“A ausência de estatísticas de corrupção dificulta o conhecimento da realidade deste crime”, afirma Joana Marques Vidal, antiga ex-procuradora-geral da República.
Em declarações à Renascença, no lançamento do congresso do Sindicato dos Magistrados do Ministério Público, que arranca esta sexta-feira, em Vilamoura, Joana Marques Vidal considera que o diagnóstico está feito e é consensual para todos os que trabalham no setor da justiça: é preciso investir da informatização e no tratamento de dados.
“A informatização é o grande desafio, aplicação de meios digitais e inteligência artificial na organização e funcionamento da justiça. É complexo. Não é só a desmaterialização do processo, mas saber usar os equipamentos na investigação criminal e também nas outras áreas de atuação do Ministério Público”, defende a magistrada.
Joana Marques Vidal responde assim à questão lançada pela Renascença: Que Ministério Público precisamos e que desafios deve enfrentar?
A magistrada considera que “deixa-se o papel e isso traz mecanismos importantes para apresentação de prova em julgamento”. A ferramenta estará concluída e falta apenas aplicá-la a todo o Ministério Público. Foi desenvolvida na PGR com fundos europeus, com o apoio do Ministério da Justiça.
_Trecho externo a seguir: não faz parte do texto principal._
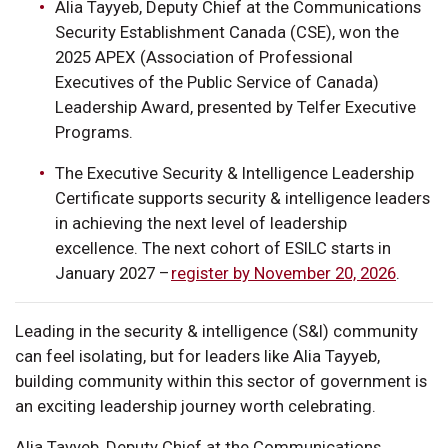
Alia Tayyeb, Deputy Chief at the Communications
Security Establishment Canada (CSE), won the
2025 APEX (Association of Professional
Executives of the Public Service of Canada)
Leadership Award, presented by Telfer Executive
Programs.
The Executive Security & Intelligence Leadership
Certificate supports security & intelligence leaders
in achieving the next level of leadership
excellence. The next cohort of ESILC starts in
January 2027 –
register by November 20, 2026
.
Leading in the security & intelligence (S&I) community
can feel isolating, but for leaders like Alia Tayyeb,
building community within this sector of government is
an exciting leadership journey worth celebrating.
Alia Tayyeb, Deputy Chief at the Communications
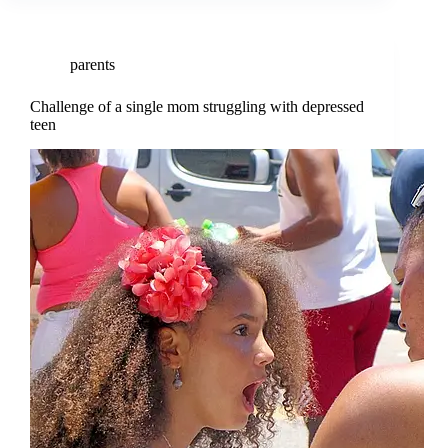
parents
Challenge of a single mom struggling with depressed
teen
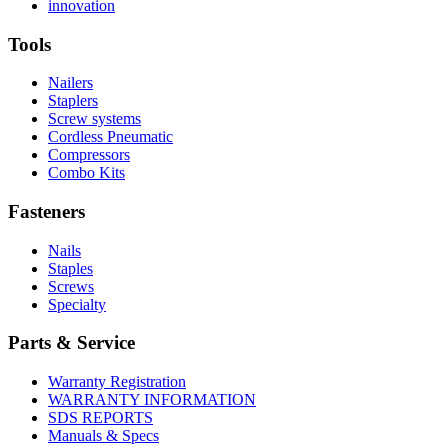
More
history
Read
About
innovation
About
More
U.S.
safety
About
Manufacturing
Tools
innovation
Nailers
Staplers
Screw systems
Cordless Pneumatic
Compressors
Combo Kits
Fasteners
Nails
Staples
Screws
Specialty
Parts & Service
Warranty Registration
WARRANTY INFORMATION
SDS REPORTS
Manuals & Specs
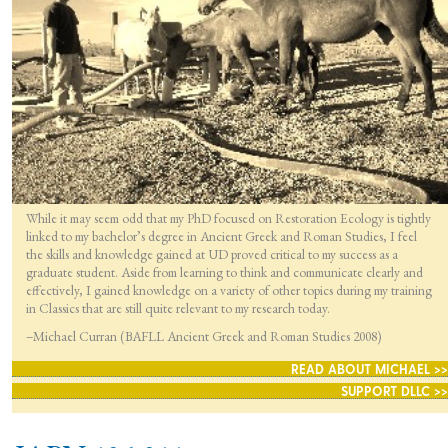
While it may seem odd that my PhD focused on Restoration Ecology is tightly
linked to my bachelor’s degree in Ancient Greek and Roman Studies, I feel
the skills and knowledge gained at UD proved critical to my success as a
graduate student. Aside from learning to think and communicate clearly and
effectively, I gained knowledge on a variety of other topics during my training
in Classics that are still quite relevant to my research today.
–Michael Curran (BAFLL Ancient Greek and Roman Studies 2008)
READ ABOUT MICHAEL >>
SUPPORT DLLC >>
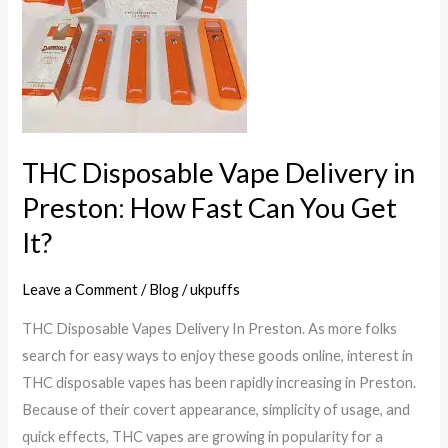
Delivery
in
Preston:
How
Fast
Can
You
THC Disposable Vape Delivery in
Get
Preston: How Fast Can You Get
It?
It?
Leave a Comment
/
Blog
/
ukpuffs
THC Disposable Vapes Delivery In Preston. As more folks
search for easy ways to enjoy these goods online, interest in
THC disposable vapes has been rapidly increasing in Preston.
Because of their covert appearance, simplicity of usage, and
quick effects, THC vapes are growing in popularity for a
“Tratar um inquérito em papel ou de forma digital é completamente diferente. O papel prejudica a celeridade e o cruzamento de informação. Tarefas que demoram mais tempo, ocupam mais gente e são mais caras e menos transparentes”, acrescenta.
"Investimento a sério”
Nestas declarações à Renascença, a procuradora jubilada adianta que tal “exige formação de técnicos e magistrados e o acompanhamento constante, investimento em assessoria técnica. Isso faz-se com investimento a sério”, não esquecendo a falta de magistrados e de funcionários, de “recursos humanos formados que consigam ser eficazes”.
A digitalização traria também consigo o acesso efetivo a números corretos. “Há queixas, e com razão, de que a estatística da justiça vai variando conforme departamentos e origens. Era importante que os números e as variáveis fossem uniformes, com critérios claros. Os números ajudam numa correta gestão e na possibilidade de estudo científico e académico do sistema de justiça.”
A antiga PGR dá mesmo um exemplo: “Em relação à estratégia anti-corrupção, no fundo sabemos muito pouco sobre qual a realidade desse tipo de criminalidade em Portugal e sabemos pouco porque há falta de informação, porque há falta de capacidade de recolha de números e tratamento dessa informação. Isso devia ser consequência de uma correta digitalização do sistema de justiça. Temos de apostar nisso. Porque senão somos completamente ultrapassados. Não conseguimos avançar.”
Joana Marques Vidal destaca a motivação dos magistrados como um dos pontos importantes. “Há que haver cuidado com a motivação e envolvimento dos magistrados no sistema de justiça, todos anseiam por um sistema mais eficaz, eficiente e reconhecido.”
Aponta ainda para a necessidade de reflexão interna sobre funcionamento da própria justiça. “Deve ser feita, habitualmente, pelos magistrados e hierarquia do Ministério Público. Porque disso resulta uma melhor investigação criminal”, sublinha.
Para a antiga procuradora-geral, importa olhar para o processo do princípio ao fim, desde a investigação até ao julgamento. Uma “visão integrada e global do processo” que, diz, “tenho a certeza que os magistrados o fazem com frequência.”
Por fim, aponta o desafio de concretização de uma melhor comunicação do sistema de justiça. “Foi absolvido, porquê e como? É importante que se consiga divulgar e tornar acessível ao cidadão comum as decisões dos tribunais e Ministério Público”, preconiza Joana Marques Vidal.